Founder Paul Watson wrote in “Earthforce! An Earth Warrior’s Guide to Strategy” that “media manipulation is merely a matter of survival in a media culture.”  No incident goes without a press release or an immediate feed through social media (especially via Twitter).  Air time in “Whale Wars,” which has been one of the highest rated programs on cable television’s Animal Planet, is a key piece to the organization’s operations.  During its most recent campaign, several crew members were devoted to photography and media including a live-stream operator where viewers could watch a real-time chase of the Japanese whaling ships by Sea Shepherd.   Similar live-streaming could conceivably be used as an information operations adjunct to future naval clashes.  For example, a swarm of Iranian speedboats harassing navy vessels might entice an over-aggressive reaction which would then be linked to an immediate Twitter feed, much like those chronicling many of the so-called Arab Spring uprisings.

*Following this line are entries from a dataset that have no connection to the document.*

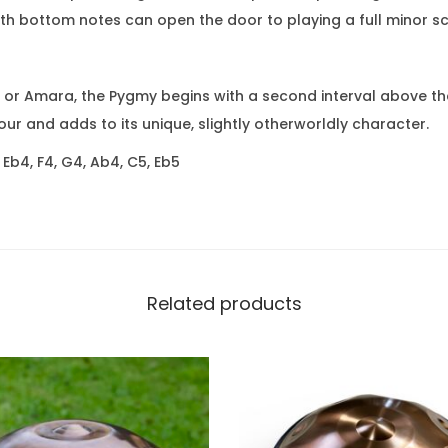
ith bottom notes can open the door to playing a full minor s
d or Amara, the Pygmy begins with a second interval above the 
ur and adds to its unique, slightly otherworldly character.
 Eb4, F4, G4, Ab4, C5, Eb5
Related products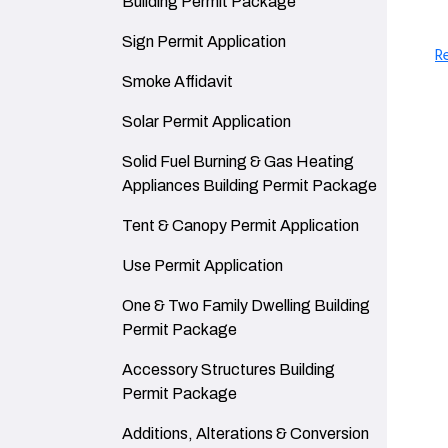
Building Permit Package
Navigate to
Sign Permit Application
R
Navigate to
Smoke Affidavit
Navigate to
Solar Permit Application
Navigate to
Solid Fuel Burning & Gas Heating
Appliances Building Permit Package
Navigate to
Tent & Canopy Permit Application
Navigate to
Use Permit Application
Navigate to
One & Two Family Dwelling Building
Permit Package
Navigate to
Accessory Structures Building
Permit Package
Navigate to
Additions, Alterations & Conversion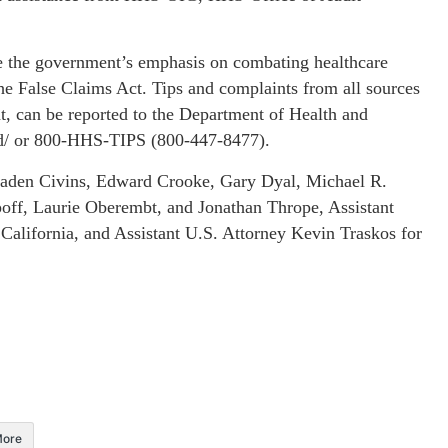
rate the government’s emphasis on combating healthcare
 the False Claims Act. Tips and complaints from all sources
, can be reported to the Department of Health and
ud/ or 800-HHS-TIPS (800-447-8477).
raden Civins, Edward Crooke, Gary Dyal, Michael R.
off, Laurie Oberembt, and Jonathan Thrope, Assistant
 California, and Assistant U.S. Attorney Kevin Traskos for
ore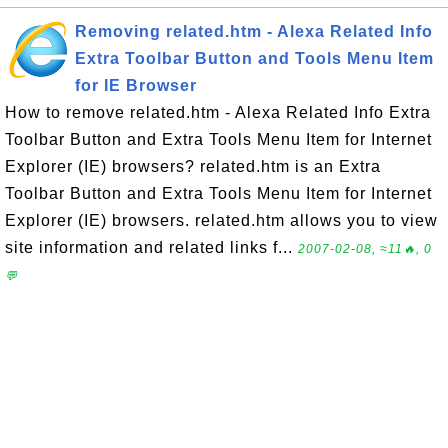
Removing related.htm - Alexa Related Info
Extra Toolbar Button and Tools Menu Item
for IE Browser
How to remove related.htm - Alexa Related Info Extra
Toolbar Button and Extra Tools Menu Item for Internet
Explorer (IE) browsers? related.htm is an Extra
Toolbar Button and Extra Tools Menu Item for Internet
Explorer (IE) browsers. related.htm allows you to view
site information and related links f...
2007-02-08, ≈11🔥, 0
💬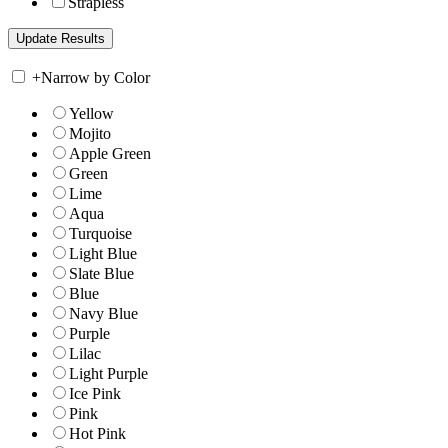
Strapless
+
Narrow by Color
Yellow
Mojito
Apple Green
Green
Lime
Aqua
Turquoise
Light Blue
Slate Blue
Blue
Navy Blue
Purple
Lilac
Light Purple
Ice Pink
Pink
Hot Pink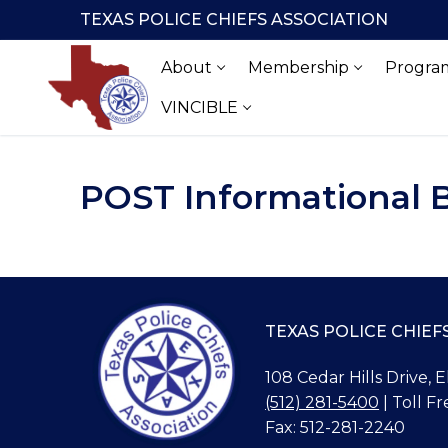
Skip
TEXAS POLICE CHIEFS ASSOCIATION
to
content
About
Membership
Program
VINCIBLE
POST Informational 
TEXAS POLICE CHIEF
108 Cedar Hills Drive, 
(512) 281-5400
| Toll Fr
Fax: 512-281-2240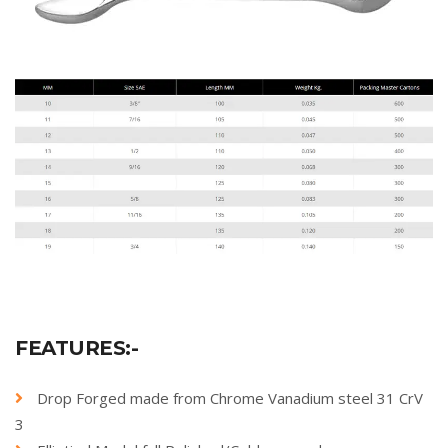
FEATURES:-
Drop Forged made from Chrome Vanadium steel 31 CrV
3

Also like a number of criminal and terrorist organizations, Sea Shepherd has learned to operate between international legal seams and jurisdictions.  Sea Shepherd contends that its activities at sea are guided by Sections 21-24 of the United Nations World Charter for Nature which provides authority to individuals to act on behalf of and enforce international conservation laws. The group has filed criminal complaints against Japanese whalers in various jurisdictions alleging wide-ranging infractions including piracy.  Conversely, numerous legal actions have been taken against the Sea Shepherd organization and its members.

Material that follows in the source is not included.